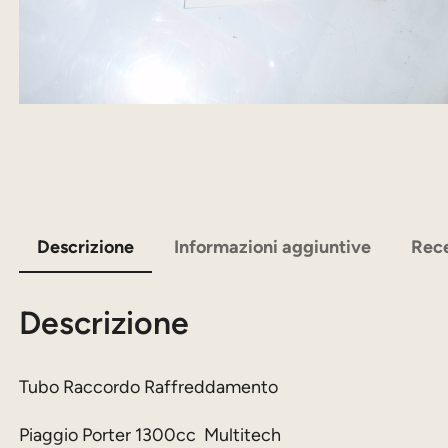
Descrizione
Informazioni aggiuntive
Rece
Descrizione
Tubo Raccordo Raffreddamento
Piaggio Porter 1300cc Multitech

◇ ◇ ◇

■ TASK STATEMENT: Leave out the pictures and return the rest of the records exactly.

■ ANSWER BOX:
Descrizione
Informazioni aggiuntive
Rece
Descrizione
Tubo Raccordo Raffreddamento
Piaggio Porter 1300cc Multitech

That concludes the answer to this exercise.